La progression de Geralt se fait donc en douceur afin que le joueur ait le temps d'assimiler ses nouvelles possibilités. Autre élément intéressant, si les combos à l'épée ne sont pas plus complexes à réaliser dans le temps, le joueur se rend bien compte des conséquences des nouvelles aptitudes puisque les animations et le rythme des enchaînements changent. Nous n'avons aucune idée du niveau maximal auquel peut prétendre Geralt à la fin de l'aventure, mais une chose est sure : celle-ci est particulièrement longue. CDProjekt a parlé d'une bonne trentaine d'heures pour terminer la trame principale et il ne semble pas loin du compte. Il ne faut pas non plus oublier toutes les quêtes secondaires qui peuvent sans doute doubler cette excellente durée de vie.
Variété des quêtes, profondeur du scénario, héros moins chevaleresque que de coutume et durée de vie excellente, The Witcher semble réussir le parcours sans faute. En réalité, quelques problèmes plus ou moins gênants viennent se greffer aux légers soucis déjà mentionnés. Il nous faut tout d'abord parler des plantages, certes pas si nombreux, mais suffisamment rageants pour ne pas être passés sous silence : malgré une première mise à jour, The Witcher a encore tendance à retourner au bureau de Windows et le plus souvent quand la dernière sauvegarde date de trois ou quatre heures ! On regrettera aussi d'étranges limitations comme l'impossibilité de sauter ou de se laisser tomber, ce qui nous oblige à quelques détours fort malvenus.

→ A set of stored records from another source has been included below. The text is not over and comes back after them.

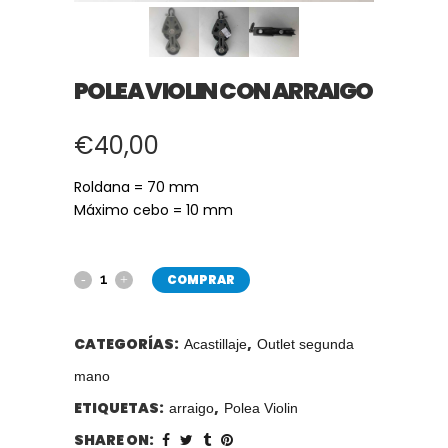
POLEA VIOLIN CON ARRAIGO
€
40,00
Roldana = 70 mm
Máximo cebo = 10 mm
COMPRAR
CATEGORÍAS:
,
Acastillaje
Outlet segunda
mano
ETIQUETAS:
,
arraigo
Polea Violin
SHARE ON:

Pas grand-chose à redire sur la qualité graphique du jeu, malgré quelques bugs encore à corriger
Plus gênants, car beaucoup plus fréquents, les chargements constituent sans doute le point le plus pénible de l'aventure. Il faut dire que du fait des nombreuses quêtes, le joueur est amené à changer de lieu assez fréquemment et la moindre entrée / sortie d'un bâtiment est le prétexte à un chargement, court pour l'entrée, relativement long pour la sortie. Reconnaissons également que le scénario a ses limites et que pour nous proposer des enchaînements intéressants, les développeurs se sont laissés aller à quelques raccourcis : chacun des chapitres a lieu dans un décor donné et généralement un prétexte un peu léger nous empêche d'en sortir (besoin d'un sauf-conduit, quarantaine). La liberté du joueur en prend encore un coup, même si ce n'est finalement pas bien gênant.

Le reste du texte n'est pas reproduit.